Input data below:
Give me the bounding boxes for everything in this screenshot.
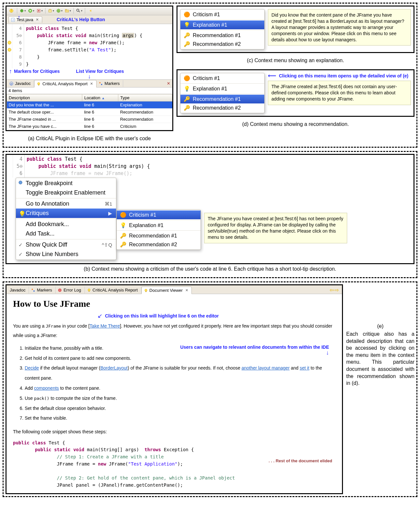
recommendation-icon: 🔑 <box>184 105 190 111</box>
col-type[interactable]: Type <box>118 94 172 101</box>
tab-document-viewer[interactable]: Document Viewer✕ <box>141 287 192 294</box>
menu-recommendation-1[interactable]: 🔑Recommendation #1 <box>180 31 264 40</box>
menu-criticism-1[interactable]: 🟠Criticism #1 <box>180 10 264 19</box>
view-tab-bar: @ Javadoc CriticAL Analysis Report ✕ Mar… <box>7 79 172 88</box>
document-content: How to Use JFrame ↙ Clicking on this lin… <box>7 294 342 493</box>
ext-tools-icon[interactable] <box>36 7 43 14</box>
doc-link[interactable]: Decide <box>25 365 39 371</box>
menu-recommendation-1[interactable]: 🔑Recommendation #1 <box>180 95 264 103</box>
anno-markers: Markers for Critiques <box>14 69 60 74</box>
code-snippet: public class Test { public static void m… <box>13 440 335 489</box>
doc-link[interactable]: components <box>34 386 59 391</box>
doc-snippet-intro: The following code snippet shows these s… <box>13 427 335 437</box>
menu-criticism-1[interactable]: 🟠Criticism #1 <box>117 210 201 219</box>
table-row[interactable]: The JFrame you have c...line 6Criticism <box>7 123 172 130</box>
run-icon[interactable] <box>28 7 35 14</box>
recommendation-icon: 🔑 <box>120 233 126 239</box>
prev-anno-icon[interactable] <box>87 7 94 14</box>
doc-link[interactable]: another layout manager <box>242 365 290 371</box>
tab-label: Javadoc <box>15 81 31 86</box>
menu-explanation-1[interactable]: 💡Explanation #1 <box>180 84 264 93</box>
menu-recommendation-2[interactable]: 🔑Recommendation #2 <box>180 103 264 112</box>
ctx-toggle-breakpoint[interactable]: Toggle Breakpoint <box>16 179 116 188</box>
doc-intro: You are using a JFrame in your code [Tak… <box>13 321 335 341</box>
search-icon[interactable] <box>76 7 83 14</box>
close-icon[interactable]: ✕ <box>36 18 39 22</box>
menu-explanation-1[interactable]: 💡Explanation #1 <box>117 221 201 230</box>
tab-test-java[interactable]: J Test.java ✕ <box>8 16 42 23</box>
explanation-icon: 💡 <box>184 86 190 92</box>
panel-c: 🟠Criticism #1 💡Explanation #1 🔑Recommend… <box>177 6 414 53</box>
panel-e: Javadoc Markers !Error Log CriticAL Anal… <box>6 284 343 494</box>
ctx-toggle-breakpoint-enablement[interactable]: Toggle Breakpoint Enablement <box>16 188 116 197</box>
svg-marker-7 <box>38 10 40 11</box>
arrow-icon: ↑ <box>18 14 20 20</box>
forward-icon[interactable]: ⇨ <box>335 287 339 293</box>
col-location[interactable]: Location▲ <box>82 94 118 101</box>
table-row[interactable]: The default close oper...line 6Recommend… <box>7 109 172 116</box>
svg-point-27 <box>19 181 22 184</box>
critique-submenu: 🟠Criticism #1 💡Explanation #1 🔑Recommend… <box>180 73 265 113</box>
close-icon[interactable]: ✕ <box>90 82 93 86</box>
bulb-icon <box>144 288 148 293</box>
ctx-show-line-numbers[interactable]: Show Line Numbers <box>16 250 116 259</box>
elided-note: . . . Rest of the document elided <box>269 458 332 463</box>
close-icon[interactable]: ✕ <box>165 80 172 87</box>
tab-label: Javadoc <box>10 288 25 292</box>
code-editor[interactable]: 45⊖6 public class Test { public static v… <box>7 155 413 178</box>
tooltip-recommendation: The JFrame created at [test.Test:6] does… <box>268 81 411 105</box>
tab-markers[interactable]: Markers <box>29 287 56 293</box>
new-class-icon[interactable]: C <box>56 7 63 14</box>
ctx-show-quick-diff[interactable]: Show Quick Diff^⇧Q <box>16 240 116 250</box>
arrow-icon: ⟵ <box>268 73 276 79</box>
svg-text:@: @ <box>10 82 13 85</box>
svg-text:C: C <box>58 9 59 12</box>
explanation-icon: 💡 <box>184 22 190 28</box>
close-icon[interactable]: ✕ <box>185 288 188 292</box>
recommendation-icon: 🔑 <box>184 41 190 47</box>
critique-table: Description Location▲ Type Did you know … <box>7 94 172 130</box>
caption-e-text: Each critique also has a detailed descri… <box>346 331 414 387</box>
col-description[interactable]: Description <box>7 94 82 101</box>
back-icon[interactable]: ⇦ <box>330 287 334 293</box>
table-row[interactable]: Did you know that the ...line 6Explanati… <box>7 101 172 109</box>
doc-link[interactable]: set it <box>300 365 309 371</box>
link-take-me-there[interactable]: Take Me There <box>90 323 120 329</box>
tab-critical-report[interactable]: CriticAL Analysis Report <box>85 287 141 293</box>
table-row[interactable]: The JFrame created in ...line 6Recommend… <box>7 116 172 123</box>
ctx-critiques[interactable]: 💡Critiques▶ <box>16 209 116 218</box>
svg-text:!: ! <box>59 289 60 291</box>
markers-icon <box>98 81 103 86</box>
menu-recommendation-1[interactable]: 🔑Recommendation #1 <box>117 231 201 240</box>
doc-title: How to Use JFrame <box>13 299 335 309</box>
toolbar: C <box>7 7 172 15</box>
svg-point-20 <box>8 48 11 51</box>
line-numbers: 45⊖6 <box>13 155 25 178</box>
panel-d: 🟠Criticism #1 💡Explanation #1 🔑Recommend… <box>177 69 414 117</box>
svg-rect-13 <box>65 9 67 10</box>
menu-criticism-1[interactable]: 🟠Criticism #1 <box>180 74 264 83</box>
tab-error-log[interactable]: !Error Log <box>56 287 85 293</box>
tab-markers[interactable]: Markers <box>97 80 123 87</box>
menu-recommendation-2[interactable]: 🔑Recommendation #2 <box>117 240 201 249</box>
new-folder-icon[interactable] <box>64 7 72 14</box>
panel-a: C ↑ J Test.java ✕ <box>6 6 173 131</box>
tab-javadoc[interactable]: @ Javadoc <box>7 80 34 87</box>
arrow-icon: ↓ <box>326 349 329 356</box>
recommendation-icon: 🔑 <box>120 241 126 248</box>
tab-label: CriticAL Analysis Report <box>93 288 138 292</box>
doc-link[interactable]: BorderLayout <box>100 365 128 371</box>
code-editor[interactable]: 45⊖6789 public class Test { public stati… <box>7 24 172 68</box>
new-package-icon[interactable] <box>47 7 55 14</box>
svg-point-32 <box>88 289 90 291</box>
ctx-go-to-annotation[interactable]: Go to Annotation⌘1 <box>16 199 116 209</box>
menu-recommendation-2[interactable]: 🔑Recommendation #2 <box>180 40 264 48</box>
tab-label: Markers <box>37 288 52 292</box>
critical-help-icon[interactable] <box>8 7 15 14</box>
menu-explanation-1[interactable]: 💡Explanation #1 <box>180 20 264 29</box>
tab-javadoc[interactable]: Javadoc <box>8 287 29 293</box>
ctx-add-task[interactable]: Add Task... <box>16 229 116 238</box>
tab-critical-report[interactable]: CriticAL Analysis Report ✕ <box>34 80 97 88</box>
svg-rect-29 <box>33 290 35 291</box>
ctx-add-bookmark[interactable]: Add Bookmark... <box>16 220 116 229</box>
End of Input data.
* **Task prompt**: Retype the data exactly; images stay out.

* **Reply to the exercise**:
Give me the bounding boxes for everything in this screenshot.
recommendation-icon: 🔑 <box>184 105 190 111</box>
col-type[interactable]: Type <box>118 94 172 101</box>
tab-document-viewer[interactable]: Document Viewer✕ <box>141 287 192 294</box>
menu-recommendation-1[interactable]: 🔑Recommendation #1 <box>180 31 264 40</box>
menu-criticism-1[interactable]: 🟠Criticism #1 <box>180 10 264 19</box>
view-tab-bar: @ Javadoc CriticAL Analysis Report ✕ Mar… <box>7 79 172 88</box>
document-content: How to Use JFrame ↙ Clicking on this lin… <box>7 294 342 493</box>
ext-tools-icon[interactable] <box>36 7 43 14</box>
doc-link[interactable]: Decide <box>25 365 39 371</box>
menu-recommendation-1[interactable]: 🔑Recommendation #1 <box>180 95 264 103</box>
anno-markers: Markers for Critiques <box>14 69 60 74</box>
code-snippet: public class Test { public static void m… <box>13 440 335 489</box>
doc-link[interactable]: components <box>34 386 59 391</box>
doc-snippet-intro: The following code snippet shows these s… <box>13 427 335 437</box>
menu-criticism-1[interactable]: 🟠Criticism #1 <box>117 210 201 219</box>
table-row[interactable]: The JFrame you have c...line 6Criticism <box>7 123 172 130</box>
run-icon[interactable] <box>28 7 35 14</box>
recommendation-icon: 🔑 <box>120 233 126 239</box>
prev-anno-icon[interactable] <box>87 7 94 14</box>
doc-link[interactable]: another layout manager <box>242 365 290 371</box>
tab-label: Javadoc <box>15 81 31 86</box>
menu-explanation-1[interactable]: 💡Explanation #1 <box>180 84 264 93</box>
menu-recommendation-2[interactable]: 🔑Recommendation #2 <box>180 103 264 112</box>
ctx-toggle-breakpoint[interactable]: Toggle Breakpoint <box>16 179 116 188</box>
doc-intro: You are using a JFrame in your code [Tak… <box>13 321 335 341</box>
search-icon[interactable] <box>76 7 83 14</box>
close-icon[interactable]: ✕ <box>36 18 39 22</box>
menu-explanation-1[interactable]: 💡Explanation #1 <box>117 221 201 230</box>
tab-test-java[interactable]: J Test.java ✕ <box>8 16 42 23</box>
explanation-icon: 💡 <box>184 86 190 92</box>
panel-c: 🟠Criticism #1 💡Explanation #1 🔑Recommend… <box>177 6 414 53</box>
panel-e: Javadoc Markers !Error Log CriticAL Anal… <box>6 284 343 494</box>
ctx-toggle-breakpoint-enablement[interactable]: Toggle Breakpoint Enablement <box>16 188 116 197</box>
svg-marker-7 <box>38 10 40 11</box>
arrow-icon: ↑ <box>18 14 20 20</box>
forward-icon[interactable]: ⇨ <box>335 287 339 293</box>
col-location[interactable]: Location▲ <box>82 94 118 101</box>
table-row[interactable]: The default close oper...line 6Recommend… <box>7 109 172 116</box>
svg-point-27 <box>19 181 22 184</box>
critique-submenu: 🟠Criticism #1 💡Explanation #1 🔑Recommend… <box>180 73 265 113</box>
close-icon[interactable]: ✕ <box>90 82 93 86</box>
bulb-icon <box>144 288 148 293</box>
ctx-show-line-numbers[interactable]: Show Line Numbers <box>16 250 116 259</box>
elided-note: . . . Rest of the document elided <box>269 458 332 463</box>
close-icon[interactable]: ✕ <box>165 80 172 87</box>
tab-label: Javadoc <box>10 288 25 292</box>
code-editor[interactable]: 45⊖6 public class Test { public static v… <box>7 155 413 178</box>
tooltip-recommendation: The JFrame created at [test.Test:6] does… <box>268 81 411 105</box>
tab-markers[interactable]: Markers <box>29 287 56 293</box>
new-class-icon[interactable]: C <box>56 7 63 14</box>
ctx-show-quick-diff[interactable]: Show Quick Diff^⇧Q <box>16 240 116 250</box>
arrow-icon: ⟵ <box>268 73 276 79</box>
svg-text:@: @ <box>10 82 13 85</box>
svg-text:C: C <box>58 9 59 12</box>
explanation-icon: 💡 <box>184 22 190 28</box>
close-icon[interactable]: ✕ <box>185 288 188 292</box>
recommendation-icon: 🔑 <box>184 41 190 47</box>
critique-table: Description Location▲ Type Did you know … <box>7 94 172 130</box>
caption-e-text: Each critique also has a detailed descri… <box>346 331 414 387</box>
col-description[interactable]: Description <box>7 94 82 101</box>
back-icon[interactable]: ⇦ <box>330 287 334 293</box>
table-row[interactable]: Did you know that the ...line 6Explanati… <box>7 101 172 109</box>
doc-link[interactable]: set it <box>300 365 309 371</box>
link-take-me-there[interactable]: Take Me There <box>90 323 120 329</box>
tab-critical-report[interactable]: CriticAL Analysis Report <box>85 287 141 293</box>
table-row[interactable]: The JFrame created in ...line 6Recommend… <box>7 116 172 123</box>
ctx-critiques[interactable]: 💡Critiques▶ <box>16 209 116 218</box>
svg-text:!: ! <box>59 289 60 291</box>
markers-icon <box>98 81 103 86</box>
menu-recommendation-1[interactable]: 🔑Recommendation #1 <box>117 231 201 240</box>
doc-title: How to Use JFrame <box>13 299 335 309</box>
toolbar: C <box>7 7 172 15</box>
svg-point-20 <box>8 48 11 51</box>
line-numbers: 45⊖6 <box>13 155 25 178</box>
panel-d: 🟠Criticism #1 💡Explanation #1 🔑Recommend… <box>177 69 414 117</box>
svg-rect-13 <box>65 9 67 10</box>
menu-criticism-1[interactable]: 🟠Criticism #1 <box>180 74 264 83</box>
tab-error-log[interactable]: !Error Log <box>56 287 85 293</box>
tab-markers[interactable]: Markers <box>97 80 123 87</box>
menu-recommendation-2[interactable]: 🔑Recommendation #2 <box>117 240 201 249</box>
new-folder-icon[interactable] <box>64 7 72 14</box>
panel-a: C ↑ J Test.java ✕ <box>6 6 173 131</box>
tab-javadoc[interactable]: @ Javadoc <box>7 80 34 87</box>
arrow-icon: ↓ <box>326 349 329 356</box>
recommendation-icon: 🔑 <box>120 241 126 248</box>
tab-label: CriticAL Analysis Report <box>93 288 138 292</box>
doc-link[interactable]: BorderLayout <box>100 365 128 371</box>
code-editor[interactable]: 45⊖6789 public class Test { public stati… <box>7 24 172 68</box>
new-package-icon[interactable] <box>47 7 55 14</box>
svg-point-32 <box>88 289 90 291</box>
ctx-go-to-annotation[interactable]: Go to Annotation⌘1 <box>16 199 116 209</box>
menu-recommendation-2[interactable]: 🔑Recommendation #2 <box>180 40 264 48</box>
tab-label: Markers <box>37 288 52 292</box>
critical-help-icon[interactable] <box>8 7 15 14</box>
menu-explanation-1[interactable]: 💡Explanation #1 <box>180 20 264 29</box>
tab-javadoc[interactable]: Javadoc <box>8 287 29 293</box>
ctx-add-task[interactable]: Add Task... <box>16 229 116 238</box>
tab-critical-report[interactable]: CriticAL Analysis Report ✕ <box>34 80 97 88</box>
svg-rect-29 <box>33 290 35 291</box>
ctx-add-bookmark[interactable]: Add Bookmark... <box>16 220 116 229</box>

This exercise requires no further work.